::: Extracted entries

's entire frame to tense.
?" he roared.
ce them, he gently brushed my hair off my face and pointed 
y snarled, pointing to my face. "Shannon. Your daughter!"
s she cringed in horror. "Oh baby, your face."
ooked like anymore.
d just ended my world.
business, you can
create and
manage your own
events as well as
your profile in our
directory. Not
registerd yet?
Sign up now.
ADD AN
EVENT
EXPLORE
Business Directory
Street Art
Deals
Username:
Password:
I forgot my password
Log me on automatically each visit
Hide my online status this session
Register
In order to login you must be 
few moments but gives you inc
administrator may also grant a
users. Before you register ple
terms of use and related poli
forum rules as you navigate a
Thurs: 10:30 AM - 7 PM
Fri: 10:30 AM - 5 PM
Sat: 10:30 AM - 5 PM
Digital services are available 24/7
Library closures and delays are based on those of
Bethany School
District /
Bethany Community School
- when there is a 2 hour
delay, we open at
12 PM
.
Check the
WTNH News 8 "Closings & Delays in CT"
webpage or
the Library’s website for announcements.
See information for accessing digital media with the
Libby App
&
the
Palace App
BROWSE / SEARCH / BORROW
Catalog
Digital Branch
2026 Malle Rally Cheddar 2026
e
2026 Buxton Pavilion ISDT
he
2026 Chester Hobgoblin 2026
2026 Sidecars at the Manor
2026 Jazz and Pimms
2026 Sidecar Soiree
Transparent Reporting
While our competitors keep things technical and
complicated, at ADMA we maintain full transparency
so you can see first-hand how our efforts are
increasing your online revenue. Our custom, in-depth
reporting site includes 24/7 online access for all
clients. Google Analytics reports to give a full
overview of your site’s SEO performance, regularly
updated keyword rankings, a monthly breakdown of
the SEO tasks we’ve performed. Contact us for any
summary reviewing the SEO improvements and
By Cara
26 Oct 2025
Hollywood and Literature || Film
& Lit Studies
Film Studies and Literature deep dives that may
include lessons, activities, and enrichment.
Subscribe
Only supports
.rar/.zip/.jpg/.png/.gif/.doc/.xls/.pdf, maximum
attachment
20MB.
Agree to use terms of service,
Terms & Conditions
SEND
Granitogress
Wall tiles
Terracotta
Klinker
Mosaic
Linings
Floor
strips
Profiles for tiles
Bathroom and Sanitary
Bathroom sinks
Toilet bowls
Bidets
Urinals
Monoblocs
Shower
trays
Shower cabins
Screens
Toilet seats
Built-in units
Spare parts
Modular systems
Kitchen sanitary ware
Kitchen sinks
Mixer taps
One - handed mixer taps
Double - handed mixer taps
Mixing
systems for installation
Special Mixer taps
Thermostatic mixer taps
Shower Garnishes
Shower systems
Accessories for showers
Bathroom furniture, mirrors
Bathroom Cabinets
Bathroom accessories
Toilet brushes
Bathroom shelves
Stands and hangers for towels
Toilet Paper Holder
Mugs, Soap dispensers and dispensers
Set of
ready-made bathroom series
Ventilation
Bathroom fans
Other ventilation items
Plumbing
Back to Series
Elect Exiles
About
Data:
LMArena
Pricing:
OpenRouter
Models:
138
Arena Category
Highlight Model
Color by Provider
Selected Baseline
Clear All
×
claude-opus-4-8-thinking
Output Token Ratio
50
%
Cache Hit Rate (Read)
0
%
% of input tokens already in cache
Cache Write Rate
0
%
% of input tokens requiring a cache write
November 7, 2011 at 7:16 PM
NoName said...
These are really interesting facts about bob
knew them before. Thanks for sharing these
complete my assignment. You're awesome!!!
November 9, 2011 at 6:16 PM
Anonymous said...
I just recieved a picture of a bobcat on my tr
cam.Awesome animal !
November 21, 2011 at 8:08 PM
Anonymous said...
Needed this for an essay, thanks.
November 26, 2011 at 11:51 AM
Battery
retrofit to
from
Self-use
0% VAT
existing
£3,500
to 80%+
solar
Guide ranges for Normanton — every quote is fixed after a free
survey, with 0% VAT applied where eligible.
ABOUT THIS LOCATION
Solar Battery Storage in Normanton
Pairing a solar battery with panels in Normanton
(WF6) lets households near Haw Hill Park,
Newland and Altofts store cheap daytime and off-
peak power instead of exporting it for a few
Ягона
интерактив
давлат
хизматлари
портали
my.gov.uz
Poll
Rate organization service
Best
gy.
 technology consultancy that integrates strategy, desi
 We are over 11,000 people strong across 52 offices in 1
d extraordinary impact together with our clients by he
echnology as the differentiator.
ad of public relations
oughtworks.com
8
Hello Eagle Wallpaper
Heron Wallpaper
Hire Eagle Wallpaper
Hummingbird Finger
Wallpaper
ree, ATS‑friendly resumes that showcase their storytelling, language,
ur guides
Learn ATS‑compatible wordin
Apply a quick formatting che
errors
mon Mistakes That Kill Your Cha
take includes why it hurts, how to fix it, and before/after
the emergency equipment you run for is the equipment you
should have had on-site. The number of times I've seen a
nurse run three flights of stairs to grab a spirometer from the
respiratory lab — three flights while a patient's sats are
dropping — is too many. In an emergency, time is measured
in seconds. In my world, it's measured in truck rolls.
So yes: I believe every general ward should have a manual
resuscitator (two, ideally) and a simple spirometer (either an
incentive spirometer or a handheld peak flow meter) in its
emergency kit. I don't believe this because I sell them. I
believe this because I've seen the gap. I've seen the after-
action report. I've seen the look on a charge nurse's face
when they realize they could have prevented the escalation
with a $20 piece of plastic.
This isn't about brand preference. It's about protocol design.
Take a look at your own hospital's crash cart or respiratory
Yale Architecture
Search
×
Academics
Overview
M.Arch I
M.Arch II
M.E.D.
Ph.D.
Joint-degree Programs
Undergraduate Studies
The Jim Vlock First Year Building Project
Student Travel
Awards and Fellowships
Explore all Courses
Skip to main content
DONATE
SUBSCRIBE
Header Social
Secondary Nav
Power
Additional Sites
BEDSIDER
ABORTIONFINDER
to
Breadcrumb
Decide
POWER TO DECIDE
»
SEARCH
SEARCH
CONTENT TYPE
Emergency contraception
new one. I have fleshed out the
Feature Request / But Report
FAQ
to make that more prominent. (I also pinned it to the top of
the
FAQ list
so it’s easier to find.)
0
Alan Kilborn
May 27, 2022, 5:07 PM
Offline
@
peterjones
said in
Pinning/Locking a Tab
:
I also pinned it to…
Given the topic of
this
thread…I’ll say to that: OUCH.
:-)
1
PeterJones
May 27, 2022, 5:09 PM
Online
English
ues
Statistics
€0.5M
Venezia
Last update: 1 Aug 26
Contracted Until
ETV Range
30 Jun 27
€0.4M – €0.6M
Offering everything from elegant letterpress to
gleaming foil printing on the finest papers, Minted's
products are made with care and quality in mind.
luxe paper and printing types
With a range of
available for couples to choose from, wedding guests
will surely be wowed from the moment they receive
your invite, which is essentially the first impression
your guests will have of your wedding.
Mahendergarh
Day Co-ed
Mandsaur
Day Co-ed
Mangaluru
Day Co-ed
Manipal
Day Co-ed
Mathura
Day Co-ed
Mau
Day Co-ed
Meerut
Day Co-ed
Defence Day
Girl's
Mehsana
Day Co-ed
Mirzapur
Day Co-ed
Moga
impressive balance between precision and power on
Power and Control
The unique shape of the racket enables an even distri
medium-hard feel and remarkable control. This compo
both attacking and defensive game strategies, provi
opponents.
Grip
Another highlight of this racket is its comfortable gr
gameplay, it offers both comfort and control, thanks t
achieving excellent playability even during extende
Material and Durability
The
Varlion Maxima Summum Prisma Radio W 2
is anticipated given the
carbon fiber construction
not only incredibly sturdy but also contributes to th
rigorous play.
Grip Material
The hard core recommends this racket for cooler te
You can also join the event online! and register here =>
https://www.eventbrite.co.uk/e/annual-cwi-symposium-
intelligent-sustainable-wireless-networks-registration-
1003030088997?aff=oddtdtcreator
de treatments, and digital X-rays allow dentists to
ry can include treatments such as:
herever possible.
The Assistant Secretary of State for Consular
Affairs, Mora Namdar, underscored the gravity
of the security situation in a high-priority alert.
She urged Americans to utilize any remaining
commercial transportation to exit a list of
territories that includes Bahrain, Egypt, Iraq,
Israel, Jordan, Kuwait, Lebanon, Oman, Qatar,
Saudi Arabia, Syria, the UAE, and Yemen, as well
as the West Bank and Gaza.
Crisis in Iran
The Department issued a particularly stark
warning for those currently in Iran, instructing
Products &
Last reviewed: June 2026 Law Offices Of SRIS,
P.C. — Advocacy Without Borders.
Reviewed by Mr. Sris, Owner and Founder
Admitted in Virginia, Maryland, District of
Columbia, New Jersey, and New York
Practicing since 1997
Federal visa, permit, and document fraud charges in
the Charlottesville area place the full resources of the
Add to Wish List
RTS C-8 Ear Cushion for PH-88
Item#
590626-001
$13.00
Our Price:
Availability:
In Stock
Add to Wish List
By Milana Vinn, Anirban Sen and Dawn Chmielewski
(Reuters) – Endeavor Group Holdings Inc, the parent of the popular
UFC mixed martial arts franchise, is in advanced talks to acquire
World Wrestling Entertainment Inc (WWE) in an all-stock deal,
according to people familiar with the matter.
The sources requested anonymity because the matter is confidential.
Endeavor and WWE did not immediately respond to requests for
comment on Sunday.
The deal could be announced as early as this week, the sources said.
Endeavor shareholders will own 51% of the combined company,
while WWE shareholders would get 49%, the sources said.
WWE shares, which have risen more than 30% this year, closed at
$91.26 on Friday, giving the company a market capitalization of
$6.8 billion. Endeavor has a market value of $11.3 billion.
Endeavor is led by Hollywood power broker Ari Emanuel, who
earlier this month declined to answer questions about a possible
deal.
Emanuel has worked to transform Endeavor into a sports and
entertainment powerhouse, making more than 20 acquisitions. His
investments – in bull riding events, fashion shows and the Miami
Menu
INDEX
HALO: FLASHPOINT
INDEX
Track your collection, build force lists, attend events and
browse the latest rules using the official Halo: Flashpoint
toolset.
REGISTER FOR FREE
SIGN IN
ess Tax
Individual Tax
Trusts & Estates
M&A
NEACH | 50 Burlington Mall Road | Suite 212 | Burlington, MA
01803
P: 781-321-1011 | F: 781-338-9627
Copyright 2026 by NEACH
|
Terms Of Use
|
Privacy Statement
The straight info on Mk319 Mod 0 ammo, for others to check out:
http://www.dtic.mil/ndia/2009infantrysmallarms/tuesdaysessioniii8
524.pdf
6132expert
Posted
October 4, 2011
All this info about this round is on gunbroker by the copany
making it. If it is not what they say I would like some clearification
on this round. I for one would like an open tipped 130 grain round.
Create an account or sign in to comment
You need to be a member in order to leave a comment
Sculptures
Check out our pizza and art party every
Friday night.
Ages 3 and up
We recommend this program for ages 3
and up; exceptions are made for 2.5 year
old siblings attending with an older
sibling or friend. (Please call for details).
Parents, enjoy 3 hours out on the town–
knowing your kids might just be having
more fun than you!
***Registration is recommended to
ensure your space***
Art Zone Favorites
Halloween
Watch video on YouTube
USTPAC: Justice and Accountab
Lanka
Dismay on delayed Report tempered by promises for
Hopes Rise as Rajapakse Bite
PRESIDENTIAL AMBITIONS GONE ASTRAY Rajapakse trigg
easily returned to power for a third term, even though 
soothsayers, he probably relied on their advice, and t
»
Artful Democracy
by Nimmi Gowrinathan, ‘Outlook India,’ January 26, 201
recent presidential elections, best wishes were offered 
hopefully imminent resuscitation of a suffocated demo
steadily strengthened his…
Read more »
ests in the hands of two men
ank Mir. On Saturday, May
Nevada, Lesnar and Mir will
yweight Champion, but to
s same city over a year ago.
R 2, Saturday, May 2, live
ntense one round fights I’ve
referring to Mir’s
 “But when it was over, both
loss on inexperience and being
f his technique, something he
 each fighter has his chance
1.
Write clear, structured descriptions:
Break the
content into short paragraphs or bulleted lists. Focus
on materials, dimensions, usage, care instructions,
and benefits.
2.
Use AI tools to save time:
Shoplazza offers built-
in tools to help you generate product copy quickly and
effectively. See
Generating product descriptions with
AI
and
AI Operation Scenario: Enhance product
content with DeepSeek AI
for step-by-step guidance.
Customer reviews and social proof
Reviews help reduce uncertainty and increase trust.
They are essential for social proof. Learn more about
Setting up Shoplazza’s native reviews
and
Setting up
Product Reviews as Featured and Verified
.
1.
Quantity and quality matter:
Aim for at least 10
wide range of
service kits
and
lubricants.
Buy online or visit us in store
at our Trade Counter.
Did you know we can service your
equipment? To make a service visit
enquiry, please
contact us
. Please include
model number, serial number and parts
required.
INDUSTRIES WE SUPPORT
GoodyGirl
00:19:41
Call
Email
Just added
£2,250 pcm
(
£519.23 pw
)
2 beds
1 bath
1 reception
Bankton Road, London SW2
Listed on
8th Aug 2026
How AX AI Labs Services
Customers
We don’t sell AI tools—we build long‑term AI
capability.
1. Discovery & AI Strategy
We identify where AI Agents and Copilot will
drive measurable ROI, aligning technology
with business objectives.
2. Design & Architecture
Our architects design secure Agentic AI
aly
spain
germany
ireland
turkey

::::::

Problem details | For this exercise, output exactly the lines above from the line with "- when there is a 2 hour" to the line with "systems for installation", counting both, and leave out the rest.

Exercise solution |
- when there is a 2 hour
delay, we open at
12 PM
.
Check the
WTNH News 8 "Closings & Delays in CT"
webpage or
the Library’s website for announcements.
See information for accessing digital media with the
Libby App
&
the
Palace App
BROWSE / SEARCH / BORROW
Catalog
Digital Branch
2026 Malle Rally Cheddar 2026
e
2026 Buxton Pavilion ISDT
he
2026 Chester Hobgoblin 2026
2026 Sidecars at the Manor
2026 Jazz and Pimms
2026 Sidecar Soiree
Transparent Reporting
While our competitors keep things technical and
complicated, at ADMA we maintain full transparency
so you can see first-hand how our efforts are
increasing your online revenue. Our custom, in-depth
reporting site includes 24/7 online access for all
clients. Google Analytics reports to give a full
overview of your site’s SEO performance, regularly
updated keyword rankings, a monthly breakdown of
the SEO tasks we’ve performed. Contact us for any
summary reviewing the SEO improvements and
By Cara
26 Oct 2025
Hollywood and Literature || Film
& Lit Studies
Film Studies and Literature deep dives that may
include lessons, activities, and enrichment.
Subscribe
Only supports
.rar/.zip/.jpg/.png/.gif/.doc/.xls/.pdf, maximum
attachment
20MB.
Agree to use terms of service,
Terms & Conditions
SEND
Granitogress
Wall tiles
Terracotta
Klinker
Mosaic
Linings
Floor
strips
Profiles for tiles
Bathroom and Sanitary
Bathroom sinks
Toilet bowls
Bidets
Urinals
Monoblocs
Shower
trays
Shower cabins
Screens
Toilet seats
Built-in units
Spare parts
Modular systems
Kitchen sanitary ware
Kitchen sinks
Mixer taps
One - handed mixer taps
Double - handed mixer taps
Mixing
systems for installation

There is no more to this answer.